Sono mancate le informazioni, quelle che l’intelligence dovrebbe fornire a chi sta sul campo. Prevedere un fatto, analizzarne l’evoluzione, tracciarne i confini, questo, a Roma, è mancato. L’assenza d’informazioni, o se volete di soffiate, non è una novità. Il vivaio di fonti negli ambienti dell’antagonismo non è più quello di una volta.
I tagli e la riforma dei Servizi, quella che nel 2007 ha spazzato via Sisde e Sismi lasciando il posto ad Aisi e Aise, ha prodotto anche questo. Il Servizio segreto civile, più dei cugini del controspionaggio militare, da quella riforma ne è uscito con le ossa rotte e oggi, a distanza di quattro anni, può contare su pochi uomini, poche tecnologie e canali informativi prosciugati da anni.

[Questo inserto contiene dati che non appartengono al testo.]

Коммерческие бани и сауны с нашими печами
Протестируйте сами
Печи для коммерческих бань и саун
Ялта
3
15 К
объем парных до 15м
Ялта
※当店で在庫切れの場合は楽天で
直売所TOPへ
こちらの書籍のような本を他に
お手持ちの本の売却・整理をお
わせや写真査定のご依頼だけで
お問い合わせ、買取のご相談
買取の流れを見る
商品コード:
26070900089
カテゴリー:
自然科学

La nostra intelligence annaspa, è affannata, incapace di dare risposte e prevedere scenari. Abbiamo buoni analisti in campo, ma mancano i segnali da interpretare. Risultato: nelle informative dei Servizi ci finisce solo il frutto di analisi fatte al computer, un collage di open source intelligence, insufficiente e inadeguato. Non c’è altra spiegazione.
E nel “caso Roma” il fallimento dei servizi segreti sta tutto nelle poche righe licenziate poche settimane fa (il 22 settembre) dal Dipartimento delle informazioni per la sicurezza del prefetto Gianni De Gennaro: «In relazione alle indiscrezioni di stampa concernenti la manifestazione programmata in occasione della giornata internazionale di protesta contro governi e multinazionali, prevista per il prossimo 15 ottobre, il DIS precisa che l’Agenzia per la sicurezza interna (AISI) sta fornendo il consueto contributo informativo alle autorità preposte alla gestione dell’ordine pubblico. Dal contesto delle notizie ad oggi acquisite, pur non rilevandosi elementi di carattere emergenziale, si evidenzia l’esigenza di un attento monitoraggio e ulteriore approfondimento dell’evolversi della situazione».

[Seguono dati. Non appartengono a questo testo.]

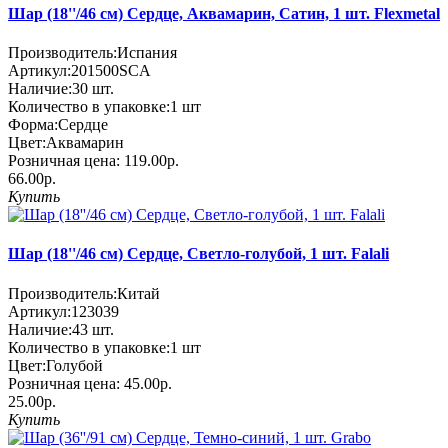
Шар (18''/46 см) Сердце, Аквамарин, Сатин, 1 шт. Flexmetal
Производитель:
Испания
Артикул:
201500SCA
Наличие:
30
шт.
Количество в упаковке:
1 шт
Форма:
Сердце
Цвет:
Аквамарин
Розничная цена:
119.00р.
66.00р.
Купить
Шар (18''/46 см) Сердце, Светло-голубой, 1 шт. Falali
Производитель:
Китай
Артикул:
123039
Наличие:
43
шт.
Количество в упаковке:
1 шт
Цвет:
Голубой
Розничная цена:
45.00р.
25.00р.
Купить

Non sappiamo se l’attento monitoraggio è stato compiuto dagli agenti di via Lanza, ma una cosa è certa: a chi era in piazza il 15 ottobre è mancato un elemento importante. Lo ha detto anche un black block a due giornalisti di La Repubblica: bastava ascoltarli, leggere i loro messaggi in rete e interpretare il loro linguaggio.
Non farlo, o farlo inaguatamente, ha condizionato le scelte e costretto chi operava in piazza a improvvisare.